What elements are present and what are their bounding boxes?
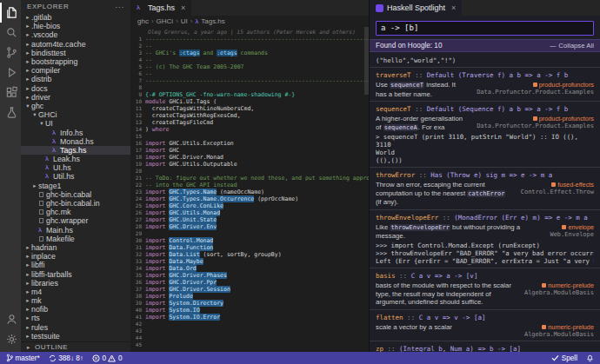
tree-item-ghc-bin-cabal-in[interactable]: ghc-bin.cabal.in (21, 199, 130, 208)
package-info[interactable]: envelopeWeb.Envelope (550, 223, 594, 238)
code-line: 41import System.IO.Error (130, 314, 369, 321)
package-info[interactable]: numeric-preludeAlgebra.ModuleBasis (524, 281, 594, 296)
result-item-flatten[interactable]: flatten :: C a v => v -> [a]numeric-prel… (370, 310, 600, 341)
tree-item-nofib[interactable]: ▸nofib (21, 305, 130, 314)
tree-item--vscode[interactable]: ▸.vscode (21, 30, 130, 39)
package-info[interactable]: product-profunctorsData.Profunctor.Produ… (477, 115, 594, 129)
breadcrumb-item[interactable]: ghc (137, 17, 149, 25)
search-input[interactable] (376, 21, 594, 36)
tree-item--hie-bios[interactable]: ▸.hie-bios (21, 22, 130, 30)
account-icon[interactable] (0, 309, 21, 329)
line-number: 14 (130, 126, 145, 133)
run-debug-icon[interactable] (0, 63, 21, 83)
tree-item-hadrian[interactable]: ▸hadrian (21, 243, 130, 252)
tree-item-util-hs[interactable]: λUtil.hs (21, 172, 130, 181)
line-content: import GHC.Driver.Ppr (145, 279, 369, 286)
line-content: import GHC (145, 147, 369, 154)
tree-item-info-hs[interactable]: λInfo.hs (21, 128, 130, 136)
tree-item-ghc-wrapper[interactable]: ghc.wrapper (21, 216, 130, 225)
tree-item-rts[interactable]: ▸rts (21, 314, 130, 322)
editor-scrollbar[interactable] (364, 27, 369, 352)
tree-item-ghci[interactable]: ▾GHCi (21, 110, 130, 119)
tree-item-label: Util.hs (53, 172, 74, 181)
tree-item-libraries[interactable]: ▸libraries (21, 279, 130, 288)
tree-item-ghc-mk[interactable]: ghc.mk (21, 208, 130, 216)
close-icon[interactable]: × (451, 3, 456, 12)
tree-item-inplace[interactable]: ▸inplace (21, 252, 130, 261)
more-actions-icon[interactable]: ··· (115, 3, 124, 11)
tree-item-leak-hs[interactable]: λLeak.hs (21, 155, 130, 163)
tree-item-mk[interactable]: ▸mk (21, 296, 130, 305)
search-icon[interactable] (0, 23, 21, 43)
line-content: import GHC.Driver.Monad (145, 154, 369, 161)
code-line: 39import System.Directory (130, 300, 369, 307)
tree-item-libffi[interactable]: ▸libffi (21, 261, 130, 269)
code-line: 29 (130, 230, 369, 237)
tree-item-ui-hs[interactable]: λUI.hs (21, 163, 130, 172)
collapse-all-button[interactable]: — Collapse All (550, 42, 594, 50)
tree-item-main-hs[interactable]: λMain.hs (21, 226, 130, 235)
tree-item-m4[interactable]: ▸m4 (21, 288, 130, 296)
breadcrumb[interactable]: ghc › GHCi › UI › λ Tags.hs (130, 16, 369, 27)
result-code-example: ("hello","world","!") (376, 57, 594, 65)
tree-item--gitlab[interactable]: ▸.gitlab (21, 13, 130, 22)
tree-item-bootstrapping[interactable]: ▸bootstrapping (21, 57, 130, 66)
result-item-zp[interactable]: zp :: (Integral b, Num a) => b -> [a]dsp… (370, 341, 600, 352)
package-icon (542, 283, 546, 288)
package-icon (551, 182, 556, 187)
breadcrumb-item[interactable]: UI (181, 17, 188, 25)
tab-haskell-spotlight[interactable]: Haskell Spotlight × (370, 0, 463, 16)
haskell-file-icon: λ (137, 4, 142, 11)
result-item-traverset[interactable]: traverseT :: Default (Traverse f) a b =>… (370, 68, 600, 102)
code-editor[interactable]: Oleg Grenrus, a year ago | 15 authors (P… (130, 27, 369, 352)
tree-item-ghc-bin-cabal[interactable]: ghc-bin.cabal (21, 190, 130, 199)
notifications-bell-icon[interactable] (586, 354, 594, 362)
code-line: 19import GHC.Utils.Outputable (130, 161, 369, 168)
tree-item-docs[interactable]: ▸docs (21, 84, 130, 93)
result-item-sequencet[interactable]: sequenceT :: Default (Sequence f) a b =>… (370, 102, 600, 168)
git-branch-indicator[interactable]: master* (6, 354, 40, 362)
tab-tags-hs[interactable]: λ Tags.hs × (130, 0, 192, 16)
explorer-icon[interactable] (0, 3, 21, 23)
scrollbar-thumb[interactable] (364, 27, 369, 95)
tree-item-rules[interactable]: ▸rules (21, 323, 130, 332)
outline-section[interactable]: ▸ OUTLINE (21, 341, 130, 352)
settings-gear-icon[interactable] (0, 329, 21, 349)
tree-item-distrib[interactable]: ▸distrib (21, 75, 130, 83)
tree-item-ui[interactable]: ▾UI (21, 119, 130, 128)
result-item-throwenvelopeerr[interactable]: throwEnvelopeErr :: (MonadError (Err e) … (370, 210, 600, 268)
line-content: import GHC.Core.ConLike (145, 202, 369, 209)
haskell-file-icon: λ (195, 17, 198, 25)
package-info[interactable]: product-profunctorsData.Profunctor.Produ… (477, 81, 594, 96)
result-item-throwerror[interactable]: throwError :: Has (Throw e) sig m => e -… (370, 168, 600, 210)
sync-indicator[interactable]: 388↓ 8↑ (49, 354, 83, 362)
tree-item-tags-hs[interactable]: λTags.hs (21, 146, 130, 155)
testing-flask-icon[interactable] (0, 103, 21, 122)
close-icon[interactable]: × (181, 3, 185, 12)
tree-item-compiler[interactable]: ▸compiler (21, 66, 130, 75)
breadcrumb-item[interactable]: Tags.hs (201, 17, 225, 25)
chevron-down-icon: ▾ (24, 103, 31, 109)
package-info[interactable]: numeric-preludeAlgebra.ModuleBasis (524, 323, 594, 338)
line-content: ----------------------------------------… (145, 36, 369, 43)
tree-item-label: rts (31, 314, 40, 322)
source-control-icon[interactable] (0, 43, 21, 63)
tree-item-bindisttest[interactable]: ▸bindisttest (21, 49, 130, 57)
problems-indicator[interactable]: 0 0 (92, 354, 123, 362)
tree-item-testsuite[interactable]: ▸testsuite (21, 332, 130, 341)
breadcrumb-item[interactable]: GHCi (157, 17, 174, 25)
tree-item-ghc[interactable]: ▾ghc (21, 102, 130, 110)
tree-item-makefile[interactable]: Makefile (21, 235, 130, 243)
tree-item-stage1[interactable]: ▸stage1 (21, 182, 130, 190)
tree-item-driver[interactable]: ▸driver (21, 93, 130, 102)
explorer-sidebar: EXPLORER ··· ▸.gitlab▸.hie-bios▸.vscode▸… (21, 0, 130, 352)
code-line: 45 (130, 341, 369, 348)
tree-item-autom4te-cache[interactable]: ▸autom4te.cache (21, 40, 130, 49)
package-info[interactable]: fused-effectsControl.Effect.Throw (521, 181, 594, 195)
result-item[interactable]: ("hello","world","!") (370, 52, 600, 69)
result-item-basis[interactable]: basis :: C a v => a -> [v]numeric-prelud… (370, 268, 600, 310)
extensions-icon[interactable] (0, 83, 21, 103)
tree-item-monad-hs[interactable]: λMonad.hs (21, 137, 130, 146)
tree-item-libffi-tarballs[interactable]: ▸libffi-tarballs (21, 269, 130, 278)
spell-checker-status[interactable]: Spell (551, 354, 577, 362)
^^^^^^^^^^^^^^^^
Give back every entry in full, exactly as written, with no picture included.

### Response area
What elements are present and what are their bounding boxes?
tree-item-ghc-bin-cabal-in[interactable]: ghc-bin.cabal.in (21, 199, 130, 208)
package-info[interactable]: envelopeWeb.Envelope (550, 223, 594, 238)
code-line: 41import System.IO.Error (130, 314, 369, 321)
package-info[interactable]: numeric-preludeAlgebra.ModuleBasis (524, 281, 594, 296)
result-item-flatten[interactable]: flatten :: C a v => v -> [a]numeric-prel… (370, 310, 600, 341)
tree-item-nofib[interactable]: ▸nofib (21, 305, 130, 314)
tree-item--vscode[interactable]: ▸.vscode (21, 30, 130, 39)
package-info[interactable]: product-profunctorsData.Profunctor.Produ… (477, 115, 594, 129)
breadcrumb-item[interactable]: ghc (137, 17, 149, 25)
search-input[interactable] (376, 21, 594, 36)
tree-item--hie-bios[interactable]: ▸.hie-bios (21, 22, 130, 30)
account-icon[interactable] (0, 309, 21, 329)
line-number: 14 (130, 126, 145, 133)
run-debug-icon[interactable] (0, 63, 21, 83)
tree-item-hadrian[interactable]: ▸hadrian (21, 243, 130, 252)
tree-item-util-hs[interactable]: λUtil.hs (21, 172, 130, 181)
line-content: import GHC.Driver.Ppr (145, 279, 369, 286)
line-content: import GHC (145, 147, 369, 154)
tree-item-info-hs[interactable]: λInfo.hs (21, 128, 130, 136)
tree-item-ghc-wrapper[interactable]: ghc.wrapper (21, 216, 130, 225)
tree-item-rts[interactable]: ▸rts (21, 314, 130, 322)
editor-scrollbar[interactable] (364, 27, 369, 352)
tree-item-ghci[interactable]: ▾GHCi (21, 110, 130, 119)
tree-item-label: Util.hs (53, 172, 74, 181)
tree-item-libraries[interactable]: ▸libraries (21, 279, 130, 288)
tree-item-ghc-mk[interactable]: ghc.mk (21, 208, 130, 216)
close-icon[interactable]: × (451, 3, 456, 12)
tree-item-inplace[interactable]: ▸inplace (21, 252, 130, 261)
more-actions-icon[interactable]: ··· (115, 3, 124, 11)
tree-item-leak-hs[interactable]: λLeak.hs (21, 155, 130, 163)
tree-item-mk[interactable]: ▸mk (21, 296, 130, 305)
search-icon[interactable] (0, 23, 21, 43)
line-content: import GHC.Driver.Monad (145, 154, 369, 161)
code-line: 39import System.Directory (130, 300, 369, 307)
tree-item-libffi[interactable]: ▸libffi (21, 261, 130, 269)
code-line: 29 (130, 230, 369, 237)
tree-item-ui-hs[interactable]: λUI.hs (21, 163, 130, 172)
collapse-all-button[interactable]: — Collapse All (550, 42, 594, 50)
tree-item-main-hs[interactable]: λMain.hs (21, 226, 130, 235)
tree-item-m4[interactable]: ▸m4 (21, 288, 130, 296)
breadcrumb[interactable]: ghc › GHCi › UI › λ Tags.hs (130, 16, 369, 27)
result-code-example: ("hello","world","!") (376, 57, 594, 65)
tree-item--gitlab[interactable]: ▸.gitlab (21, 13, 130, 22)
tree-item-bootstrapping[interactable]: ▸bootstrapping (21, 57, 130, 66)
result-item-zp[interactable]: zp :: (Integral b, Num a) => b -> [a]dsp… (370, 341, 600, 352)
package-icon (542, 283, 546, 288)
package-icon (551, 182, 556, 187)
breadcrumb-item[interactable]: UI (181, 17, 188, 25)
tab-haskell-spotlight[interactable]: Haskell Spotlight × (370, 0, 463, 16)
haskell-file-icon: λ (137, 4, 142, 11)
result-item-traverset[interactable]: traverseT :: Default (Traverse f) a b =>… (370, 68, 600, 102)
code-editor[interactable]: Oleg Grenrus, a year ago | 15 authors (P… (130, 27, 369, 352)
tree-item-ghc-bin-cabal[interactable]: ghc-bin.cabal (21, 190, 130, 199)
notifications-bell-icon[interactable] (586, 354, 594, 362)
code-line: 19import GHC.Utils.Outputable (130, 161, 369, 168)
tree-item-docs[interactable]: ▸docs (21, 84, 130, 93)
result-item-sequencet[interactable]: sequenceT :: Default (Sequence f) a b =>… (370, 102, 600, 168)
git-branch-indicator[interactable]: master* (6, 354, 40, 362)
tab-tags-hs[interactable]: λ Tags.hs × (130, 0, 192, 16)
explorer-icon[interactable] (0, 3, 21, 23)
scrollbar-thumb[interactable] (364, 27, 369, 95)
tree-item-rules[interactable]: ▸rules (21, 323, 130, 332)
outline-section[interactable]: ▸ OUTLINE (21, 341, 130, 352)
settings-gear-icon[interactable] (0, 329, 21, 349)
tree-item-distrib[interactable]: ▸distrib (21, 75, 130, 83)
tree-item-ui[interactable]: ▾UI (21, 119, 130, 128)
result-item-throwenvelopeerr[interactable]: throwEnvelopeErr :: (MonadError (Err e) … (370, 210, 600, 268)
line-content: import GHC.Core.ConLike (145, 202, 369, 209)
haskell-file-icon: λ (195, 17, 198, 25)
package-info[interactable]: product-profunctorsData.Profunctor.Produ… (477, 81, 594, 96)
result-item-throwerror[interactable]: throwError :: Has (Throw e) sig m => e -… (370, 168, 600, 210)
sync-indicator[interactable]: 388↓ 8↑ (49, 354, 83, 362)
tree-item-tags-hs[interactable]: λTags.hs (21, 146, 130, 155)
testing-flask-icon[interactable] (0, 103, 21, 122)
close-icon[interactable]: × (181, 3, 185, 12)
tree-item-compiler[interactable]: ▸compiler (21, 66, 130, 75)
breadcrumb-item[interactable]: Tags.hs (201, 17, 225, 25)
chevron-down-icon: ▾ (24, 103, 31, 109)
package-info[interactable]: numeric-preludeAlgebra.ModuleBasis (524, 323, 594, 338)
line-content: ----------------------------------------… (145, 36, 369, 43)
tree-item-label: rts (31, 314, 40, 322)
source-control-icon[interactable] (0, 43, 21, 63)
tree-item-bindisttest[interactable]: ▸bindisttest (21, 49, 130, 57)
problems-indicator[interactable]: 0 0 (92, 354, 123, 362)
tree-item-testsuite[interactable]: ▸testsuite (21, 332, 130, 341)
breadcrumb-item[interactable]: GHCi (157, 17, 174, 25)
tree-item-ghc[interactable]: ▾ghc (21, 102, 130, 110)
tree-item-makefile[interactable]: Makefile (21, 235, 130, 243)
tree-item-stage1[interactable]: ▸stage1 (21, 182, 130, 190)
tree-item-driver[interactable]: ▸driver (21, 93, 130, 102)
explorer-sidebar: EXPLORER ··· ▸.gitlab▸.hie-bios▸.vscode▸… (21, 0, 130, 352)
code-line: 45 (130, 341, 369, 348)
tree-item-autom4te-cache[interactable]: ▸autom4te.cache (21, 40, 130, 49)
package-info[interactable]: fused-effectsControl.Effect.Throw (521, 181, 594, 195)
result-item[interactable]: ("hello","world","!") (370, 52, 600, 69)
result-item-basis[interactable]: basis :: C a v => a -> [v]numeric-prelud… (370, 268, 600, 310)
extensions-icon[interactable] (0, 83, 21, 103)
tree-item-monad-hs[interactable]: λMonad.hs (21, 137, 130, 146)
tree-item-libffi-tarballs[interactable]: ▸libffi-tarballs (21, 269, 130, 278)
spell-checker-status[interactable]: Spell (551, 354, 577, 362)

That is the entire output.